-- Opening Marker --

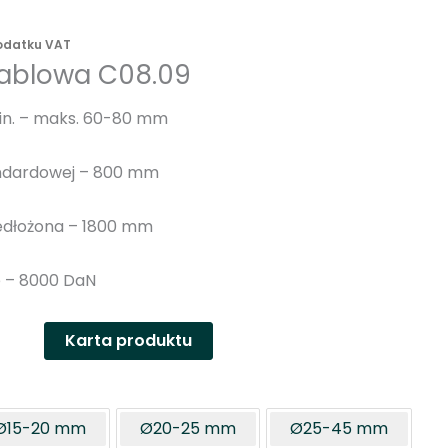
n
y
podatku VAT
ablowa C08.09
in. – maks. 60-80 mm
ndardowej – 800 mm
edłożona – 1800 mm
e – 8000 DaN
Karta produktu
Ø15-20 mm
Ø20-25 mm
Ø25-45 mm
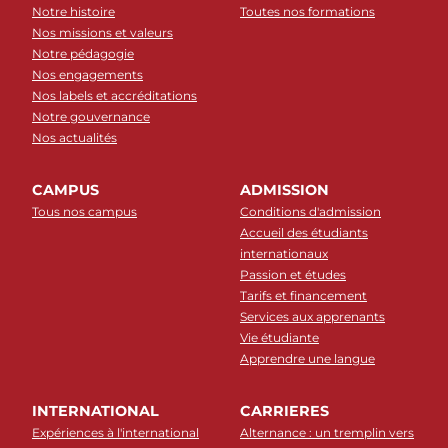
Notre histoire
Toutes nos formations
Nos missions et valeurs
Notre pédagogie
Nos engagements
Nos labels et accréditations
Notre gouvernance
Nos actualités
CAMPUS
ADMISSION
Tous nos campus
Conditions d'admission
Accueil des étudiants
internationaux
Passion et études
Tarifs et financement
Services aux apprenants
Vie étudiante
Apprendre une langue
INTERNATIONAL
CARRIERES
Expériences à l'international
Alternance : un tremplin vers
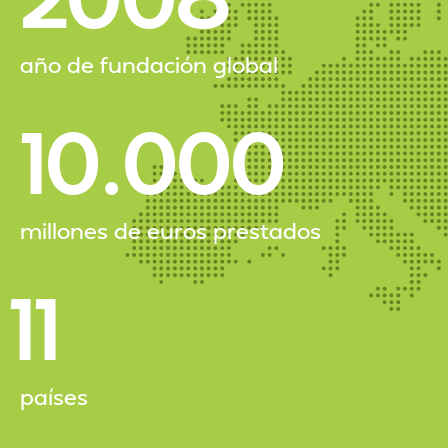
año de fundación global
10.000
millones de euros prestados
11
países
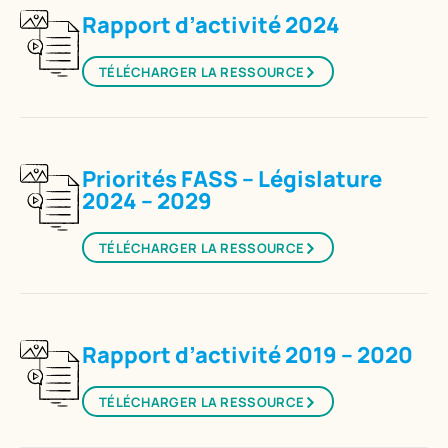
Rapport d’activité 2024
TÉLÉCHARGER LA RESSOURCE
Priorités FASS – Législature
2024 – 2029
TÉLÉCHARGER LA RESSOURCE
Rapport d’activité 2019 – 2020
TÉLÉCHARGER LA RESSOURCE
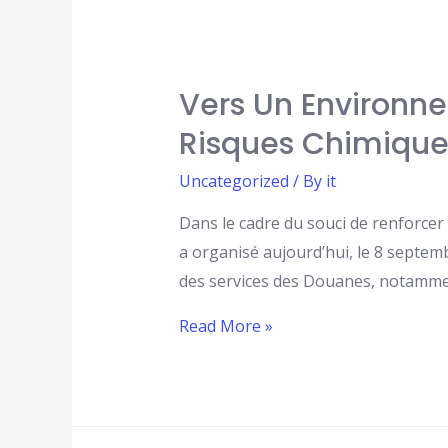
Vers Un Environne
Risques Chimique
Uncategorized
/ By
it
Dans le cadre du souci de renforcer la
a organisé aujourd’hui, le 8 septem
des services des Douanes, notammen
Read More »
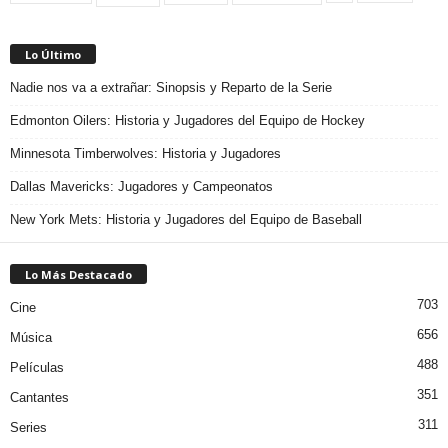
Lo Último
Nadie nos va a extrañar: Sinopsis y Reparto de la Serie
Edmonton Oilers: Historia y Jugadores del Equipo de Hockey
Minnesota Timberwolves: Historia y Jugadores
Dallas Mavericks: Jugadores y Campeonatos
New York Mets: Historia y Jugadores del Equipo de Baseball
Lo Más Destacado
703
Cine
656
Música
488
Películas
351
Cantantes
311
Series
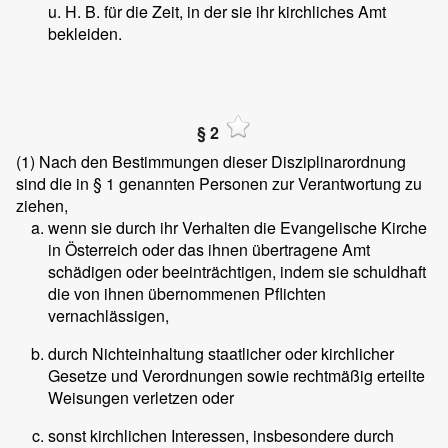
u. H. B. für die Zeit, in der sie ihr kirchliches Amt
bekleiden.
§ 2
(1)
Nach den Bestimmungen dieser Disziplinarordnung
sind die in § 1 genannten Personen zur Verantwortung zu
ziehen,
wenn sie durch ihr Verhalten die Evangelische Kirche
in Österreich oder das ihnen übertragene Amt
schädigen oder beeinträchtigen, indem sie schuldhaft
die von ihnen übernommenen Pflichten
vernachlässigen,
durch Nichteinhaltung staatlicher oder kirchlicher
Gesetze und Verordnungen sowie rechtmäßig erteilte
Weisungen verletzen oder
sonst kirchlichen Interessen, insbesondere durch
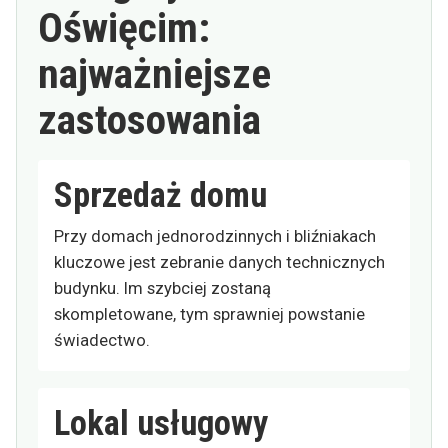
Oświęcim:
najważniejsze
zastosowania
Sprzedaż domu
Przy domach jednorodzinnych i bliźniakach
kluczowe jest zebranie danych technicznych
budynku. Im szybciej zostaną
skompletowane, tym sprawniej powstanie
świadectwo.
Lokal usługowy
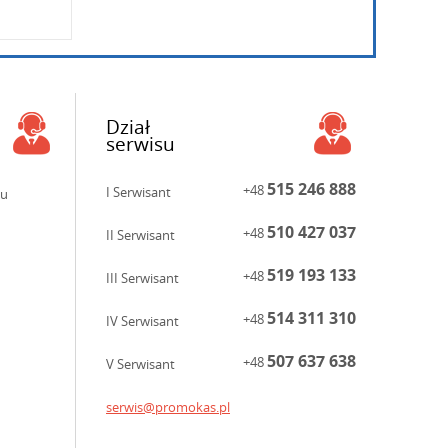
Dział
serwisu
515 246 888
+48
I Serwisant
ku
510 427 037
+48
II Serwisant
519 193 133
+48
III Serwisant
514 311 310
+48
IV Serwisant
507 637 638
+48
V Serwisant
serwis@promokas.pl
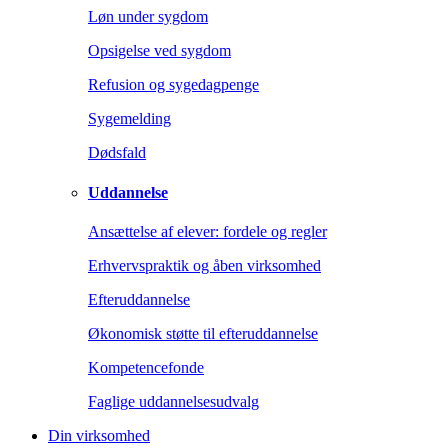
Løn under sygdom
Opsigelse ved sygdom
Refusion og sygedagpenge
Sygemelding
Dødsfald
Uddannelse
Ansættelse af elever: fordele og regler
Erhvervspraktik og åben virksomhed
Efteruddannelse
Økonomisk støtte til efteruddannelse
Kompetencefonde
Faglige uddannelsesudvalg
Din virksomhed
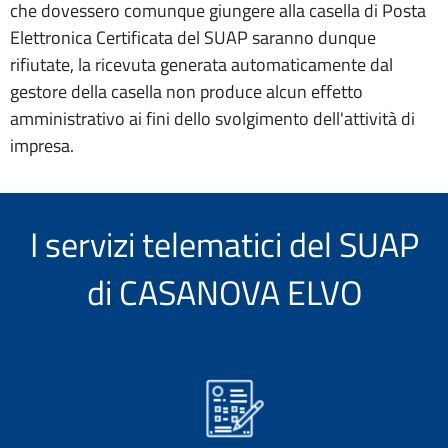
che dovessero comunque giungere alla casella di Posta
Elettronica Certificata del SUAP saranno dunque
rifiutate, la ricevuta generata automaticamente dal
gestore della casella non produce alcun effetto
amministrativo ai fini dello svolgimento dell'attività di
impresa.
I servizi telematici del SUAP
di CASANOVA ELVO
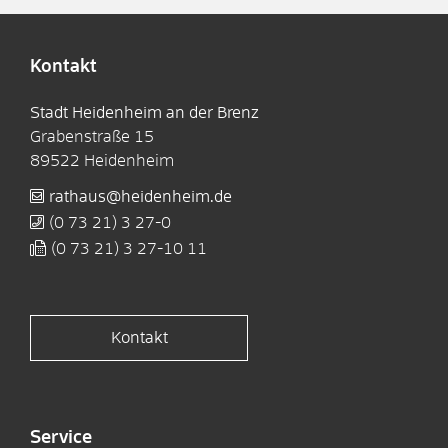
Kontakt
Stadt Heidenheim an der Brenz
Grabenstraße 15
89522
Heidenheim
rathaus@heidenheim.de
(0
73
21) 3
27-0
(0
73
21) 3
27-10
11
Kontakt
Service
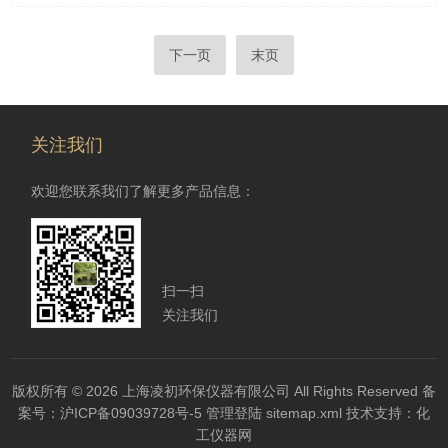
下一页
末页
关注我们
欢迎您联系我们了解更多产品信息：
扫一扫
关注我们
版权所有 © 2026 上海凌初环保仪器有限公司 All Rights Reserved
备
案号：沪ICP备09039728号-5
管理登陆
sitemap.xml
技术支持：
化
工仪器网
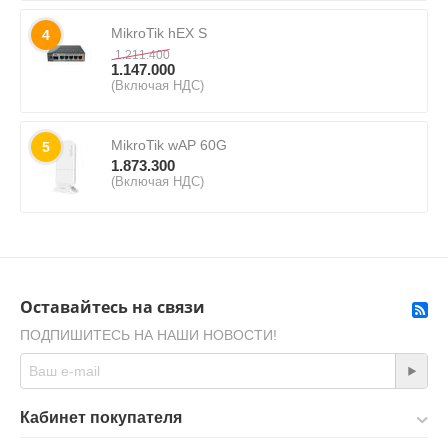
MikroTik hEX S
4
1.211.400
1.147.000
(Включая НДС)
MikroTik wAP 60G
5
1.873.300
(Включая НДС)
Оставайтесь на связи
ПОДПИШИТЕСЬ НА НАШИ НОВОСТИ!
Кабинет покупателя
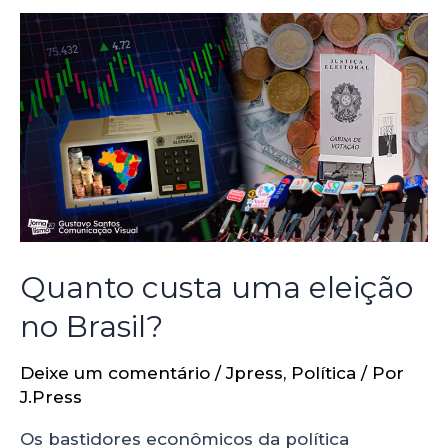
Quanto custa uma eleição
no Brasil?
Deixe um comentário
/
Jpress
,
Política
/ Por
J.Press
Os bastidores econômicos da política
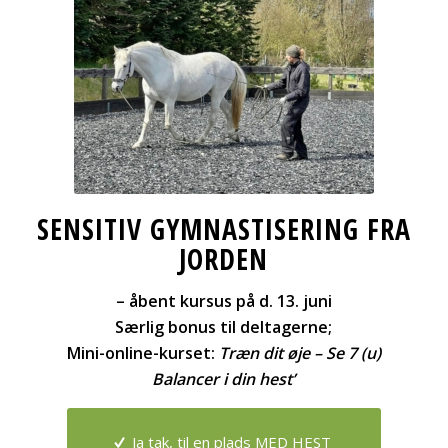
SENSITIV GYMNASTISERING FRA
JORDEN
– åbent kursus på d. 13. juni
Særlig bonus til deltagerne;
Mini-online-kurset:
Træn dit øje – Se 7 (u)
Balancer i din hest’
Ja tak, til en plads MED HEST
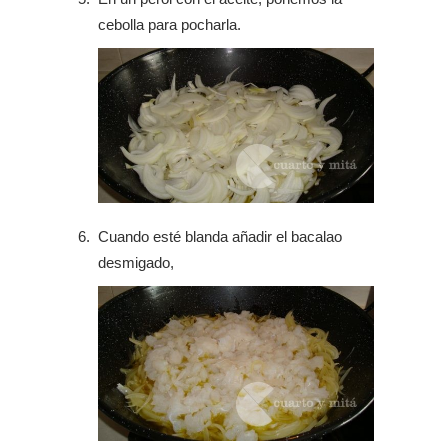
cebolla para pocharla.
Cuando esté blanda añadir el bacalao
desmigado,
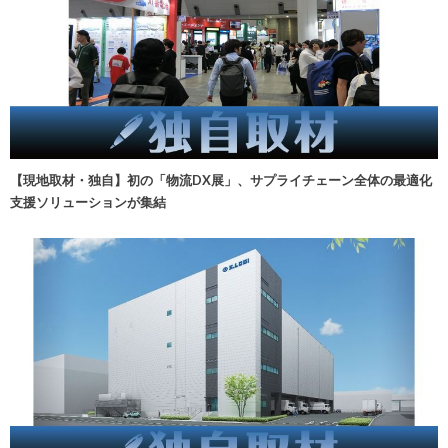
【現地取材・独自】初の「物流DX展」、サプライチェーン全体の最適化
支援ソリューションが集結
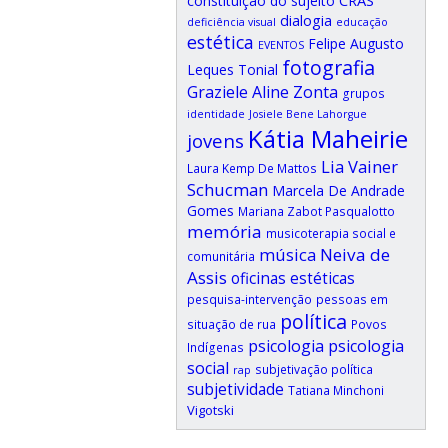
constituição do sujeito
dialogia
deficiência visual
educação
estética
Felipe Augusto
EVENTOS
fotografia
Leques Tonial
Graziele Aline Zonta
grupos
identidade
Josiele Bene Lahorgue
Kátia Maheirie
jovens
Lia Vainer
Laura Kemp De Mattos
Schucman
Marcela De Andrade
Gomes
Mariana Zabot Pasqualotto
memória
musicoterapia social e
música
Neiva de
comunitária
Assis
oficinas estéticas
pesquisa-intervenção
pessoas em
política
situação de rua
Povos
psicologia
psicologia
Indígenas
social
subjetivação política
rap
subjetividade
Tatiana Minchoni
Vigotski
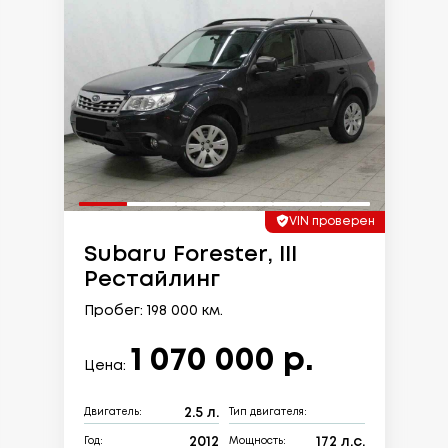
VIN проверен
Subaru Forester, III
Рестайлинг
Пробег: 198 000 км.
1 070 000 р.
Цена:
2.5 л.
Двигатель:
Тип двигателя:
2012
172 л.с.
Год:
Мощность:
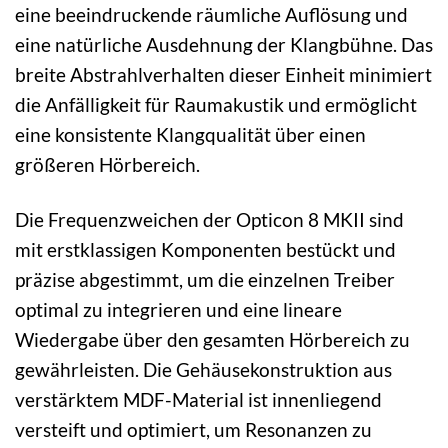
eine beeindruckende räumliche Auflösung und
eine natürliche Ausdehnung der Klangbühne. Das
breite Abstrahlverhalten dieser Einheit minimiert
die Anfälligkeit für Raumakustik und ermöglicht
eine konsistente Klangqualität über einen
größeren Hörbereich.
Die Frequenzweichen der Opticon 8 MKII sind
mit erstklassigen Komponenten bestückt und
präzise abgestimmt, um die einzelnen Treiber
optimal zu integrieren und eine lineare
Wiedergabe über den gesamten Hörbereich zu
gewährleisten. Die Gehäusekonstruktion aus
verstärktem MDF-Material ist innenliegend
versteift und optimiert, um Resonanzen zu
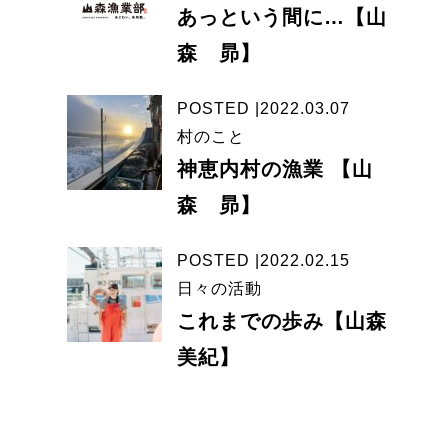
あっという間に…【山
森 昴】
POSTED |2022.03.07
村のこと
神恵内村の漁業 【山
森 昴】
POSTED |2022.02.15
日々の活動
これまでの歩み【山森
美紀】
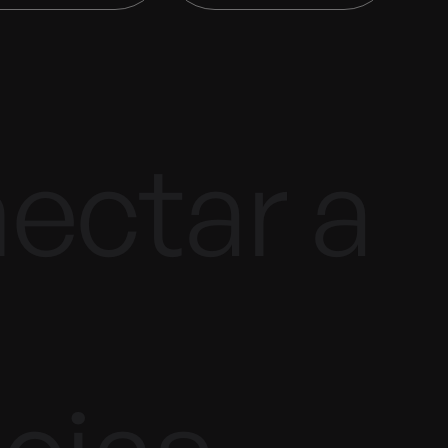
ectar a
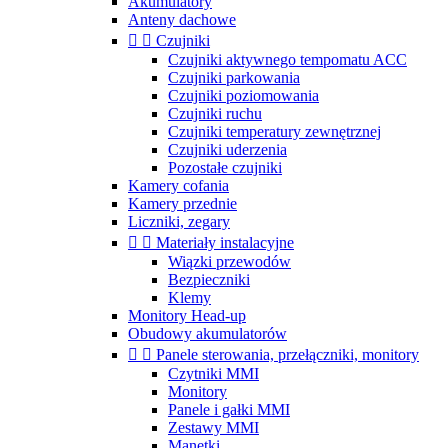
Akumulatory
Anteny dachowe


Czujniki
Czujniki aktywnego tempomatu ACC
Czujniki parkowania
Czujniki poziomowania
Czujniki ruchu
Czujniki temperatury zewnętrznej
Czujniki uderzenia
Pozostałe czujniki
Kamery cofania
Kamery przednie
Liczniki, zegary


Materiały instalacyjne
Wiązki przewodów
Bezpieczniki
Klemy
Monitory Head-up
Obudowy akumulatorów


Panele sterowania, przełączniki, monitory
Czytniki MMI
Monitory
Panele i gałki MMI
Zestawy MMI
Manetki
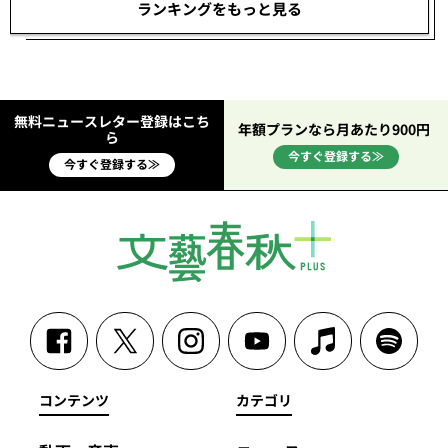
ランキングをもっと見る
無料ニュースレター登録はこち
年額プランなら月あたり900円
ら
今すぐ登録する≫
今すぐ登録する≫
コンテンツ
カテゴリ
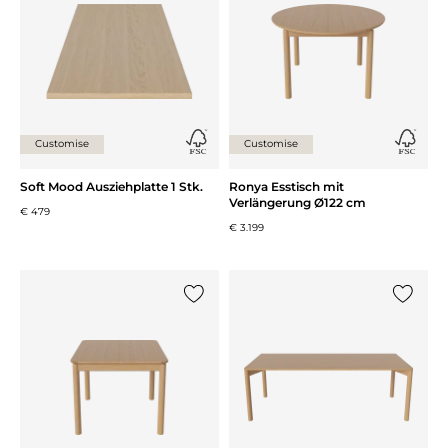
Customise
Customise
Soft Mood Ausziehplatte 1 Stk.
Ronya Esstisch mit
Verlängerung Ø122 cm
€ 479
€ 3.199
{0} zur Liste hinzufügen
{0} zur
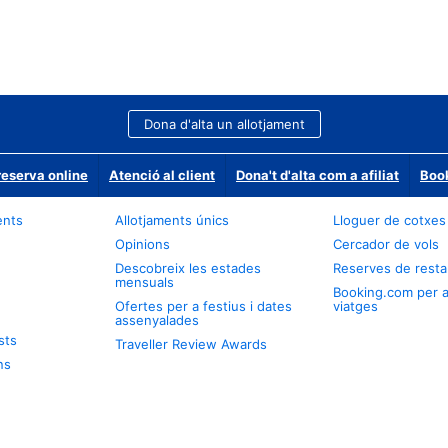
Dona d'alta un allotjament
reserva online
Atenció al client
Dona't d'alta com a afiliat
Book
ents
Allotjaments únics
Lloguer de cotxes
Opinions
Cercador de vols
Descobreix les estades
Reserves de resta
mensuals
Booking.com per 
Ofertes per a festius i dates
viatges
assenyalades
sts
Traveller Review Awards
ns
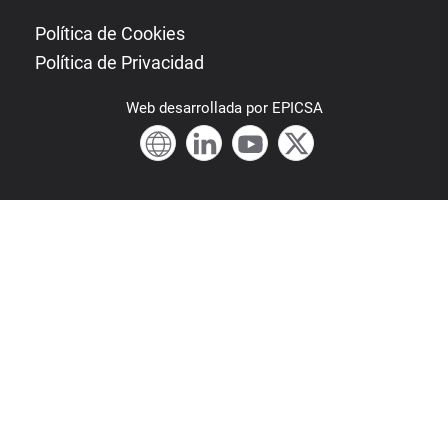
Política de Cookies
Política de Privacidad
Web
desarrollada por
EPICSA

-- Closing Marker --

__TRY IT__
A single number is the whole answer here: the number of lines in the data containing "eine".

__EXERCISE OUTPUT__
4